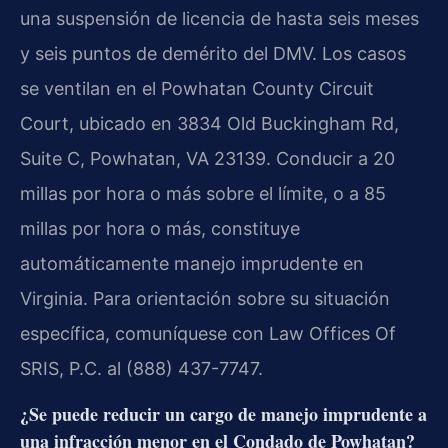
una suspensión de licencia de hasta seis meses
y seis puntos de demérito del DMV. Los casos
se ventilan en el Powhatan County Circuit
Court, ubicado en 3834 Old Buckingham Rd,
Suite C, Powhatan, VA 23139. Conducir a 20
millas por hora o más sobre el límite, o a 85
millas por hora o más, constituye
automáticamente manejo imprudente en
Virginia. Para orientación sobre su situación
específica, comuníquese con Law Offices Of
SRIS, P.C. al (888) 437-7747.
¿Se puede reducir un cargo de manejo imprudente a
una infracción menor en el Condado de Powhatan?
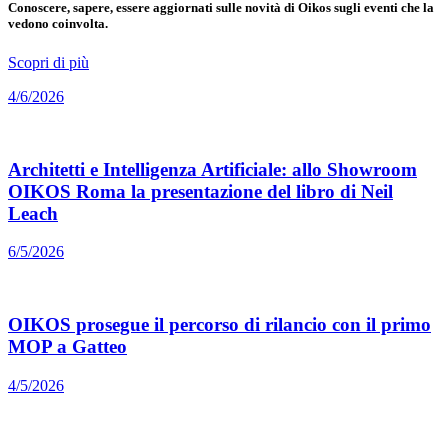
Conoscere, sapere, essere aggiornati sulle novità di Oikos sugli eventi che la
vedono coinvolta.
Scopri di più
4/6/2026
Architetti e Intelligenza Artificiale: allo Showroom
OIKOS Roma la presentazione del libro di Neil
Leach
6/5/2026
OIKOS prosegue il percorso di rilancio con il primo
MOP a Gatteo
4/5/2026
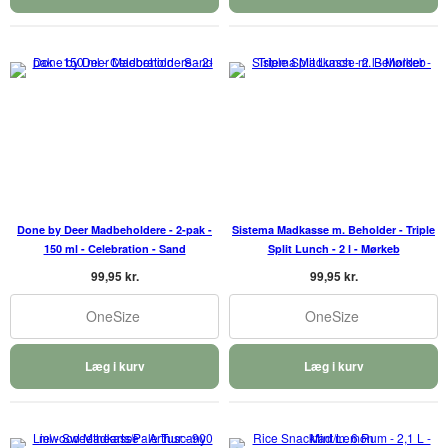
Done by Deer Madbeholdere - 2-pak -
Sistema Madkasse m. Beholder - Triple
150 ml - Celebration - Sand
Split Lunch - 2 l - Mørkeb
99,95 kr.
99,95 kr.
OneSize
OneSize
Læg i kurv
Læg i kurv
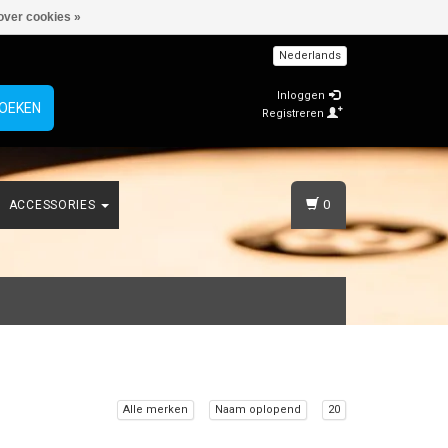
over cookies »
Nederlands
Inloggen
OEKEN
Registreren
0
ACCESSORIES
Alle merken
Naam oplopend
20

■ **Exercise prompt**: For the material above, repeat each line exactly and leave out the pictures.

■ **Solution**:
una suspensión de licencia de hasta seis meses
y seis puntos de demérito del DMV. Los casos
se ventilan en el Powhatan County Circuit
Court, ubicado en 3834 Old Buckingham Rd,
Suite C, Powhatan, VA 23139. Conducir a 20
millas por hora o más sobre el límite, o a 85
millas por hora o más, constituye
automáticamente manejo imprudente en
Virginia. Para orientación sobre su situación
específica, comuníquese con Law Offices Of
SRIS, P.C. al (888) 437-7747.
¿Se puede reducir un cargo de manejo imprudente a
una infracción menor en el Condado de Powhatan?
Conoscere, sapere, essere aggiornati sulle novità di Oikos sugli eventi che la
vedono coinvolta.
Scopri di più
4/6/2026
Architetti e Intelligenza Artificiale: allo Showroom
OIKOS Roma la presentazione del libro di Neil
Leach
6/5/2026
OIKOS prosegue il percorso di rilancio con il primo
MOP a Gatteo
4/5/2026
Done by Deer Madbeholdere - 2-pak -
Sistema Madkasse m. Beholder - Triple
150 ml - Celebration - Sand
Split Lunch - 2 l - Mørkeb
99,95 kr.
99,95 kr.
OneSize
OneSize
Læg i kurv
Læg i kurv
over cookies »
Nederlands
Inloggen
OEKEN
Registreren
0
ACCESSORIES
Alle merken
Naam oplopend
20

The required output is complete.